Plaintiff also relies on Young v. Klaassan (Del. Ch. 2008) 948 A.2d 1152 and Fleischman v. Huang (Del. Ch. Aug. 22, 2007) 2007 WL 2410386. Again, these cases are not on point. In Fleischman, the defendants sought an interlocutory appeal of an order granting limited discovery to the plaintiff. (Fleischman, supra, at p. 1.) The Court of Chancery had granted the plaintiff's discovery request after the defendants brought a motion to dismiss that relied on an internal committee's investigation and findings to attack the substance of the plaintiff's complaint. The internal committee's report was not referenced in the plaintiff's complaint. (Id. at pp. 1-2.) Because defendant had "proffered evidence regarding an ultimate issue of fact relevant to claims asserted in the complaint" but had refused to make the report available to the court or the plaintiff, the court declined to allow the interlocutory appeal. (Id. at pp. 4-5.) Similarly, in Young, the defendants' motion "expressly and repeatedly rel[ied] on the reportedly favorable findings of the special board committee that investigated the matters alleged in the complaint." (Young, supra, at p. 1153.)

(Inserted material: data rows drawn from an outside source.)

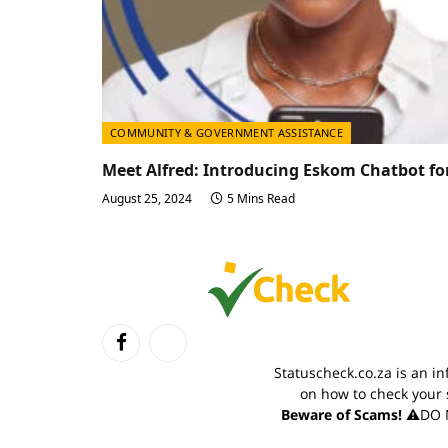
COMMUNITY & GOVERNMENT ASSISTANCE
Meet Alfred: Introducing Eskom Chatbot fo
August 25, 2024
5 Mins Read
Facebook
TikTok
Statuscheck.co.za is an i
on how to check your 
Beware of Scams!
⚠️DO N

In the present case, while Chevron does not concede liability, it has not raised any substantive challenge to the causes of action alleged in plaintiff's complaint. Rather, Chevron has challenged plaintiff's failure to allege that its decision to forgo pursuing this litigation falls outside of the presumption created by the business judgment rule. Absent a specific allegation in the complaint as to why the Committee was not disinterested, or why the refusal was improper, and absent a specific argument from plaintiff as to what more discovery would yield, it is inappropriate "to allow plaintiff to avail himself of a premature opening of the floodgates to discovery in an effort to cure the deficiencies of his complaint." (Halebian v. Berv (S.D.N.Y. 2007) 631 F.Supp.2d 284, 298.) Since plaintiff has not pled that the Committee members either lacked independence or failed to act in good faith after reasonable inquiry, he has failed to clear the initial hurdle of an adequate pleading so as to provide a basis for discovery.

VII. California Corporations Code does not Require Production

Finally, plaintiff claims that California Corporations Code section 1601 (section 1601) entitles him to the discovery he seeks. Subdivision (a) of that section provides: "The accounting books and records and minutes of proceedings of the shareholders and the board and committees of the board of any domestic corporation, and of any foreign corporation keeping any such records in this state or having its principal executive office in this state, shall be open to inspection upon the written demand on the corporation of any shareholder or holder of a voting trust certificate at any reasonable time during usual business hours, for a purpose reasonably related to such holder's interests as a shareholder or as the holder of such voting trust certificate. The right of inspection created by this subdivision shall extend to the records of each subsidiary of a corporation subject to this subdivision."

Plaintiff does not cite to any authority for the proposition that section 1601 authorizes discovery in an ongoing lawsuit. Nor does he state that he has ever attempted to obtain access to the records he seeks utilizing the procedures set forth in section 1601. As we have already discussed, it was plaintiff's burden to provide the court with facts to rebut the presumption. Plaintiff does not explain why he did not take advantage of the inspection privileges accorded to him by section 1601 to assemble such facts. In sum, plaintiff failed to meet his burden to rebut the presumption created by the business judgment rule with respect to the Committee's decision not to pursue the underlying lawsuit. Accordingly, the trial court correctly granted Chevron's motion for judgment on the pleadings.

DISPOSITION

The judgment is affirmed.

We concur: Marchiano, P. J., Banke, J.